The downside of this is that things do not get studied because they are deemed “not profitable enough” (e.g. rare diseases) or are slow moving due to the processes involved (e.g. a breast cancer treatment)
Citizen-science attempts to get to a point where people can do many of these things by themselves having more open and good tools, and many companies are building these.
In a way, it short-circuits the processes of organizations (which is good and bad).
Many studies or analysis takes time, and with citizen-science, one does not have to wait long cycles for the process in an institution and feel helpless waiting for it.
The key is to empower a user to be able learn more on their own, the caveat being, as I mentioned earlier, that the users know what they are doing.
There can also be a dark side where things could backfire because they have not been really ratified by experts.
Be warned that there is always a risk that something deduced this way could be harmful (e.g. a treatment that has good short-term effects but has bad long-term effects).
Picture from Flickr: http://www.flickr.com/photos/stasiland/467444438/
Recently, faster access, more computing power, the cloud, etc. have lead to a tipping point of citizen science.
Take this story of ALS patients, who are looking for urgent cures since time is essential to them: http://professional.wsj.com/article/SB10001424052702304818404577345953943484054.html
The founder of 23 And Me talks about crowd-sourcing: http://blogs.wsj.com/health/2012/04/18/why-23andmes-anne-wojcicki-trusts-the-crowd-over-the-system/
Genomera is a good example of citizen-science. All kinds of studies and observations with remedies, the company that can run studies by users (and not only academicians, as is the norm). Think of it as studies created and run by users. Anyone who can follow their instructions can participate in a study or just join the discussion. Think of it like the fusion of a Yahoo group and experiments.

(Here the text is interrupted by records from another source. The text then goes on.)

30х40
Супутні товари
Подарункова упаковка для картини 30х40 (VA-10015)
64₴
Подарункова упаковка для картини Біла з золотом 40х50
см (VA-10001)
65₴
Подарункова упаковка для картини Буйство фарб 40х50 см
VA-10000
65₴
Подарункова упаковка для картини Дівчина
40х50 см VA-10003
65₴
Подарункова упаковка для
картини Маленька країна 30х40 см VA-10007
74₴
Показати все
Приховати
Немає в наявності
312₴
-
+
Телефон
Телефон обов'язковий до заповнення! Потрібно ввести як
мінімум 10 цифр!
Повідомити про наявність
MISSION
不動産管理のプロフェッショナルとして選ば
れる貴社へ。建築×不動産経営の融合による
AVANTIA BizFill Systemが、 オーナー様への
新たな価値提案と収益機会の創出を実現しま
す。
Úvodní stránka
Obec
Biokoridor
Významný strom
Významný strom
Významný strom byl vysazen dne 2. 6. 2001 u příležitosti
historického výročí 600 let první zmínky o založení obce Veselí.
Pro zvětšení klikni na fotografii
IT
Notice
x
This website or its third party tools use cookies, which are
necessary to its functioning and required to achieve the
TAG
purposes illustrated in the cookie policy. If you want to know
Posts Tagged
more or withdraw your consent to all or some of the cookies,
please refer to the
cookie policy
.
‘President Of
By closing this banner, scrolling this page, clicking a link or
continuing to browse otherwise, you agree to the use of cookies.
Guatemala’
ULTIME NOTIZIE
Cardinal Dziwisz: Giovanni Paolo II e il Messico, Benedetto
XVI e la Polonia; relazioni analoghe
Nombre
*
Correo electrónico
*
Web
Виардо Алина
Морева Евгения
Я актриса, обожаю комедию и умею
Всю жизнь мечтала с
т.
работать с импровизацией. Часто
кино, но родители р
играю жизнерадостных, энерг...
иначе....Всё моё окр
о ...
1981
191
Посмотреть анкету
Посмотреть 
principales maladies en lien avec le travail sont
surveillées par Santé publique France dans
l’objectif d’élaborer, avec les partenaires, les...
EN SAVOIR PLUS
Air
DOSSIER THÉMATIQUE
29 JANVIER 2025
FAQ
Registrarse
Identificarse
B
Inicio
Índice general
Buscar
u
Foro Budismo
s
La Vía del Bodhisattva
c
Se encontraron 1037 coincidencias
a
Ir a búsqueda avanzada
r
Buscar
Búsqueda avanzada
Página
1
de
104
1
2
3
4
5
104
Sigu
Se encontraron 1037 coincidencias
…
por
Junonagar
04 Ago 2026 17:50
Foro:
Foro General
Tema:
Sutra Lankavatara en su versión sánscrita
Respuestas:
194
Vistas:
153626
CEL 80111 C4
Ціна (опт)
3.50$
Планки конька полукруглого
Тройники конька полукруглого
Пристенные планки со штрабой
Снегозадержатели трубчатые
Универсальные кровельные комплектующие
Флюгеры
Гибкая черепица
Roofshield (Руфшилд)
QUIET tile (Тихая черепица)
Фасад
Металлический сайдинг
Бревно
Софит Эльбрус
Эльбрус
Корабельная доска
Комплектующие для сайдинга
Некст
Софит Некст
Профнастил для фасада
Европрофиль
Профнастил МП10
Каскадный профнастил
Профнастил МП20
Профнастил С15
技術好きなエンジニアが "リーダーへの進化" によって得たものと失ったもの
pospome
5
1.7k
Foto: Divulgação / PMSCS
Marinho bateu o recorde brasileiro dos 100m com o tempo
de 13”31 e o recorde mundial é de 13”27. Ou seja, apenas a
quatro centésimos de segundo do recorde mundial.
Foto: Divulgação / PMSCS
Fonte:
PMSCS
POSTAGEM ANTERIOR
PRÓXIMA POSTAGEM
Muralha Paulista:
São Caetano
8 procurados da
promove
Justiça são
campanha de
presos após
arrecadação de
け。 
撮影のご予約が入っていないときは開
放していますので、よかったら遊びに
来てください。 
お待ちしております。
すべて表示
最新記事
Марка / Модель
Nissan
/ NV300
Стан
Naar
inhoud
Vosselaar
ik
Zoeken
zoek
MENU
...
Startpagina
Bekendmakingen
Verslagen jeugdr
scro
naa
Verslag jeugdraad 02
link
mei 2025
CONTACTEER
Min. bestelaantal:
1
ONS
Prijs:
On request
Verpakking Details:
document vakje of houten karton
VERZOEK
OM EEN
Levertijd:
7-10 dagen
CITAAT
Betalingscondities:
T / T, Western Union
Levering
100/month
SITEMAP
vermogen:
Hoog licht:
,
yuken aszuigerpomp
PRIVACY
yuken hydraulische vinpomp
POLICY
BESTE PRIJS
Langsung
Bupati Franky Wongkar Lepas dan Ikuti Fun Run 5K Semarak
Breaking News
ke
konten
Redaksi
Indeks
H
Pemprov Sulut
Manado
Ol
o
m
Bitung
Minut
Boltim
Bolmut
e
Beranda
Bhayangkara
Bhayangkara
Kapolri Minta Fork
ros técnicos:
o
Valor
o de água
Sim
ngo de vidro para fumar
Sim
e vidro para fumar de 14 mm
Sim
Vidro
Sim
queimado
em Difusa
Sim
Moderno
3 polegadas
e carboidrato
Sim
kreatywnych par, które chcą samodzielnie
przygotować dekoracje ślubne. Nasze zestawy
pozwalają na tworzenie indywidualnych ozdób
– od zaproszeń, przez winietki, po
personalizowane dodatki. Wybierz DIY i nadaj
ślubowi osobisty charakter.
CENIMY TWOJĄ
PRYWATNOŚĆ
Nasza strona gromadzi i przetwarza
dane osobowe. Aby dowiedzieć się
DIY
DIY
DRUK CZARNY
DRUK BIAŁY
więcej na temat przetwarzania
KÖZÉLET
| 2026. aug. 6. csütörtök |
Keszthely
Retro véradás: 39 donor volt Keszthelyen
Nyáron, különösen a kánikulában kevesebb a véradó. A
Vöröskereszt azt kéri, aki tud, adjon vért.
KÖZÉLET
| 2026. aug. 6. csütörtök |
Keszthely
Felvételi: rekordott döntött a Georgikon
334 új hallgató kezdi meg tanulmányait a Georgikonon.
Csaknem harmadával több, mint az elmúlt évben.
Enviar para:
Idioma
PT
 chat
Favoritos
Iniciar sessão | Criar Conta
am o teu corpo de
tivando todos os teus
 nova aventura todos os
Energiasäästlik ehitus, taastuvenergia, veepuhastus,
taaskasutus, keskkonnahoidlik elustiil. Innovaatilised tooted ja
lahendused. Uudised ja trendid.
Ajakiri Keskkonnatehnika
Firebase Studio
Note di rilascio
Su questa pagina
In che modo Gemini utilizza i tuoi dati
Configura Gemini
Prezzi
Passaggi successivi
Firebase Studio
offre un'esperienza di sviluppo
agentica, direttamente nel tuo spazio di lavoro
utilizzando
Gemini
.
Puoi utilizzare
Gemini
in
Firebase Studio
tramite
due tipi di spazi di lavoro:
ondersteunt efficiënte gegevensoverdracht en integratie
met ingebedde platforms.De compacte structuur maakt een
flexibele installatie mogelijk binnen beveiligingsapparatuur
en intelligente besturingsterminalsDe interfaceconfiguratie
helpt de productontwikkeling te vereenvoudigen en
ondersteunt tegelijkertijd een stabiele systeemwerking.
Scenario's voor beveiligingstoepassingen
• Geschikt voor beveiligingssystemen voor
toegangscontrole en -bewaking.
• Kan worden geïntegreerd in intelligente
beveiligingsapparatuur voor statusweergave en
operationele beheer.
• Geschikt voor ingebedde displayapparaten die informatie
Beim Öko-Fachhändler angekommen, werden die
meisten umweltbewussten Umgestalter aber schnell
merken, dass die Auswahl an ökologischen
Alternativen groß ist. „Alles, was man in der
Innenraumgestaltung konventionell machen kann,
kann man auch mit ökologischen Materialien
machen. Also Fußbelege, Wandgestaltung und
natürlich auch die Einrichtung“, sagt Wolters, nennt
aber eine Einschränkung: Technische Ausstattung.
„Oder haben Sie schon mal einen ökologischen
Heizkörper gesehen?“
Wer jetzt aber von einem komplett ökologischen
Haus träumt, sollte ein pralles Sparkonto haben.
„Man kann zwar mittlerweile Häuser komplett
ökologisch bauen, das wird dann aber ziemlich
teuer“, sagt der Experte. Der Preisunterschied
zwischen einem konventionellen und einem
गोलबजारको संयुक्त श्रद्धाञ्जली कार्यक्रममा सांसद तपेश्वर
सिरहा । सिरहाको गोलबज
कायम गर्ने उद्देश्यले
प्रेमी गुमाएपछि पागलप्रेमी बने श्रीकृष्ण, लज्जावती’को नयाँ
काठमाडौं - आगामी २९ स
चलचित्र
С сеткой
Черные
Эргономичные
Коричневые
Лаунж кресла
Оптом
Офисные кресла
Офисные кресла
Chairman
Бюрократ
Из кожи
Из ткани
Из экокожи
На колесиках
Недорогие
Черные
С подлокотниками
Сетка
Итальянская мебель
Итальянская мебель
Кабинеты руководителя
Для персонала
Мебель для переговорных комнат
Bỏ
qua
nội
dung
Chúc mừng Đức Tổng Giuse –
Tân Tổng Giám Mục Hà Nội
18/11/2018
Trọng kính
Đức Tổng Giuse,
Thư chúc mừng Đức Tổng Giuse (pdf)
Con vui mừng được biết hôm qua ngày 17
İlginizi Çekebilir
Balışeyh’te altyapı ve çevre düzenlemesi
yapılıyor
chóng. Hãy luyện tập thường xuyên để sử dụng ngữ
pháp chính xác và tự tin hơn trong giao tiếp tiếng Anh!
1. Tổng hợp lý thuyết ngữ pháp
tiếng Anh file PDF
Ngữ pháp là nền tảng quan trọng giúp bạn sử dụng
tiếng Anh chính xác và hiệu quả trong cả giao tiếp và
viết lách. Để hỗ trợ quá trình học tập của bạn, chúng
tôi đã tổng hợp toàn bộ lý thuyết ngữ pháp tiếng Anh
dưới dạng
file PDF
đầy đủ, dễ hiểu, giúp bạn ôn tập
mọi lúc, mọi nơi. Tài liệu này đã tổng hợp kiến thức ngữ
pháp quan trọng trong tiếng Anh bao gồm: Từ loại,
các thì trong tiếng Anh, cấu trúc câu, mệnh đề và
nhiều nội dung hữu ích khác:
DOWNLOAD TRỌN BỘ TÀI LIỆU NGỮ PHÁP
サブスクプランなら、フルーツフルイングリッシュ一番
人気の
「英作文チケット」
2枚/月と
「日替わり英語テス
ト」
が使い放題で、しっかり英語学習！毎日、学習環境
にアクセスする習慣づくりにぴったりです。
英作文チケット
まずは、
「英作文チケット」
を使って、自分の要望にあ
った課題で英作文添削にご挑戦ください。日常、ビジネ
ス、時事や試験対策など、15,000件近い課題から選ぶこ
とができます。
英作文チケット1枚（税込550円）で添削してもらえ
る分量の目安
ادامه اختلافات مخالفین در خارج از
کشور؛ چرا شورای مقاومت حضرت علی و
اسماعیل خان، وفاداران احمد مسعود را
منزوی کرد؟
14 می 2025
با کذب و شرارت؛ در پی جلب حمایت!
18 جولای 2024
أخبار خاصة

The Quantified Self (QS) is a company that encourages tracking oneself through self-observation, and this could lead to some useful observations and corelations – www.quantifiedself.com
A fascinating story of a Stanford professor who tracked and discovered himself developing diabetes, which involves genetics, QS, etc. can be read at http://med.stanford.edu/ism/2012/march/snyder.html.
Citizen-science goes beyond healthcare. It is the underpinned by making things more open and available.
Many major US universities are making their courses available online (for free). Thus they make things open and global and that is a great step.
Of course, it is not the same as being in their class, which is more interactive, but someone who is interested can now access these.
One cannot talk about open online learning without mentioning the Khan Academy – http://www.khanacademy.org/ and, recently, it also collaborated with 23 and Me to offer knowledge about genetics – http://techcrunch.com/2012/04/20/khan-academy-partners-with-23andme/.
Expect citizen-science to become more common as people become more pro-active and involved and are willing to do experiments on themselves.